___ Listed entries ___

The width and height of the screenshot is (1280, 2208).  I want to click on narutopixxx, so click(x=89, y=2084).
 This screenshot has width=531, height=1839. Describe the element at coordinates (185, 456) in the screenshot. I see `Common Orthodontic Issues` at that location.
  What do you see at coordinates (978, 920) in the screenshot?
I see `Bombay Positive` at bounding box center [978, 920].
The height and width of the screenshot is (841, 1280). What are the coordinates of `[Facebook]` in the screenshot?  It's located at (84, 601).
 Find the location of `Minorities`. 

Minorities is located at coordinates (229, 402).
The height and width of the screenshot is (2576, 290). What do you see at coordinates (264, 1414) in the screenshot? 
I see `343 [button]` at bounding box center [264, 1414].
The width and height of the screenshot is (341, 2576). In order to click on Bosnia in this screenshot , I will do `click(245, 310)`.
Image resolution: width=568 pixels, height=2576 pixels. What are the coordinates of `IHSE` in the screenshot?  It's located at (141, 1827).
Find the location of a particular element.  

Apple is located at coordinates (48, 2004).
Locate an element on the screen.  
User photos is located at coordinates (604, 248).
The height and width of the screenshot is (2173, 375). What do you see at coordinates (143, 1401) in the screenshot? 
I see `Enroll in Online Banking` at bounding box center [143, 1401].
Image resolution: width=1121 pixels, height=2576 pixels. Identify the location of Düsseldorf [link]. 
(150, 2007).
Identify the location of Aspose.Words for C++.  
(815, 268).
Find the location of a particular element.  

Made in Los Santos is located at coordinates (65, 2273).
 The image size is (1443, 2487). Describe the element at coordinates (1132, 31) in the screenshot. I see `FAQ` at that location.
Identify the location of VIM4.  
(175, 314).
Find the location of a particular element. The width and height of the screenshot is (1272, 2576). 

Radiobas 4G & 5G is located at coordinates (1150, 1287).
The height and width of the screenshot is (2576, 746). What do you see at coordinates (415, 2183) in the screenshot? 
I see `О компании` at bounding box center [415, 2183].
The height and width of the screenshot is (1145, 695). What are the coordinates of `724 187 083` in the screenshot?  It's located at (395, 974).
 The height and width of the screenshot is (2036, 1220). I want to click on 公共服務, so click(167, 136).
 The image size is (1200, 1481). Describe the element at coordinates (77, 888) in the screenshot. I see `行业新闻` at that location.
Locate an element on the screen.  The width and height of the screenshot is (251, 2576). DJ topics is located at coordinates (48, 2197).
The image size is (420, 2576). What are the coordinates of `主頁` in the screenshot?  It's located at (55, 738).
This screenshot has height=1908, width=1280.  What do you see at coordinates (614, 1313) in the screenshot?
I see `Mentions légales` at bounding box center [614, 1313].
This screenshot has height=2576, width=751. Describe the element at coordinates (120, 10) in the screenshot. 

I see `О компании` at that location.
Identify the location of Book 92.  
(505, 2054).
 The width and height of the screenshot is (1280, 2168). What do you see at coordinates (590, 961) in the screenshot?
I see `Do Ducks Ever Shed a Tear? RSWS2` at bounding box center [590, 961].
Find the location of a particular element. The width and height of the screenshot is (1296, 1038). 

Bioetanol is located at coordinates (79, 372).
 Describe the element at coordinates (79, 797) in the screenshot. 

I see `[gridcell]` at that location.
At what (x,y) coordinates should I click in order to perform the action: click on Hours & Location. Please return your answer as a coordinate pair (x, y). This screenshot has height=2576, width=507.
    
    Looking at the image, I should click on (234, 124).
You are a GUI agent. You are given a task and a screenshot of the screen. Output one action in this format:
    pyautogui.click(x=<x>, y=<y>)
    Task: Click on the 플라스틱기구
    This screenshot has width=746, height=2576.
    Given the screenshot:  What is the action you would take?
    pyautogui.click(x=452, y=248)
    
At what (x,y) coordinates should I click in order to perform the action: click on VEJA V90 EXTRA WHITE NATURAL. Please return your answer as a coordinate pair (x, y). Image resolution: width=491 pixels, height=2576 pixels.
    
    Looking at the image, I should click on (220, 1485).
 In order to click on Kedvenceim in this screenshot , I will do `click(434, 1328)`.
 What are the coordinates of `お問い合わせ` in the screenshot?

___

▶ [Problem to work on]: Output the records in full, keeping them exactly as they are.

▶ [Output]:
The width and height of the screenshot is (1280, 2208).  I want to click on narutopixxx, so click(x=89, y=2084).
 This screenshot has width=531, height=1839. Describe the element at coordinates (185, 456) in the screenshot. I see `Common Orthodontic Issues` at that location.
  What do you see at coordinates (978, 920) in the screenshot?
I see `Bombay Positive` at bounding box center [978, 920].
The height and width of the screenshot is (841, 1280). What are the coordinates of `[Facebook]` in the screenshot?  It's located at (84, 601).
 Find the location of `Minorities`. 

Minorities is located at coordinates (229, 402).
The height and width of the screenshot is (2576, 290). What do you see at coordinates (264, 1414) in the screenshot? 
I see `343 [button]` at bounding box center [264, 1414].
The width and height of the screenshot is (341, 2576). In order to click on Bosnia in this screenshot , I will do `click(245, 310)`.
Image resolution: width=568 pixels, height=2576 pixels. What are the coordinates of `IHSE` in the screenshot?  It's located at (141, 1827).
Find the location of a particular element.  

Apple is located at coordinates (48, 2004).
Locate an element on the screen.  
User photos is located at coordinates (604, 248).
The height and width of the screenshot is (2173, 375). What do you see at coordinates (143, 1401) in the screenshot? 
I see `Enroll in Online Banking` at bounding box center [143, 1401].
Image resolution: width=1121 pixels, height=2576 pixels. Identify the location of Düsseldorf [link]. 
(150, 2007).
Identify the location of Aspose.Words for C++.  
(815, 268).
Find the location of a particular element.  

Made in Los Santos is located at coordinates (65, 2273).
 The image size is (1443, 2487). Describe the element at coordinates (1132, 31) in the screenshot. I see `FAQ` at that location.
Identify the location of VIM4.  
(175, 314).
Find the location of a particular element. The width and height of the screenshot is (1272, 2576). 

Radiobas 4G & 5G is located at coordinates (1150, 1287).
The height and width of the screenshot is (2576, 746). What do you see at coordinates (415, 2183) in the screenshot? 
I see `О компании` at bounding box center [415, 2183].
The height and width of the screenshot is (1145, 695). What are the coordinates of `724 187 083` in the screenshot?  It's located at (395, 974).
 The height and width of the screenshot is (2036, 1220). I want to click on 公共服務, so click(167, 136).
 The image size is (1200, 1481). Describe the element at coordinates (77, 888) in the screenshot. I see `行业新闻` at that location.
Locate an element on the screen.  The width and height of the screenshot is (251, 2576). DJ topics is located at coordinates (48, 2197).
The image size is (420, 2576). What are the coordinates of `主頁` in the screenshot?  It's located at (55, 738).
This screenshot has height=1908, width=1280.  What do you see at coordinates (614, 1313) in the screenshot?
I see `Mentions légales` at bounding box center [614, 1313].
This screenshot has height=2576, width=751. Describe the element at coordinates (120, 10) in the screenshot. 

I see `О компании` at that location.
Identify the location of Book 92.  
(505, 2054).
 The width and height of the screenshot is (1280, 2168). What do you see at coordinates (590, 961) in the screenshot?
I see `Do Ducks Ever Shed a Tear? RSWS2` at bounding box center [590, 961].
Find the location of a particular element. The width and height of the screenshot is (1296, 1038). 

Bioetanol is located at coordinates (79, 372).
 Describe the element at coordinates (79, 797) in the screenshot. 

I see `[gridcell]` at that location.
At what (x,y) coordinates should I click in order to perform the action: click on Hours & Location. Please return your answer as a coordinate pair (x, y). This screenshot has height=2576, width=507.
    
    Looking at the image, I should click on (234, 124).
You are a GUI agent. You are given a task and a screenshot of the screen. Output one action in this format:
    pyautogui.click(x=<x>, y=<y>)
    Task: Click on the 플라스틱기구
    This screenshot has width=746, height=2576.
    Given the screenshot:  What is the action you would take?
    pyautogui.click(x=452, y=248)
    
At what (x,y) coordinates should I click in order to perform the action: click on VEJA V90 EXTRA WHITE NATURAL. Please return your answer as a coordinate pair (x, y). Image resolution: width=491 pixels, height=2576 pixels.
    
    Looking at the image, I should click on (220, 1485).
 In order to click on Kedvenceim in this screenshot , I will do `click(434, 1328)`.
 What are the coordinates of `お問い合わせ` in the screenshot?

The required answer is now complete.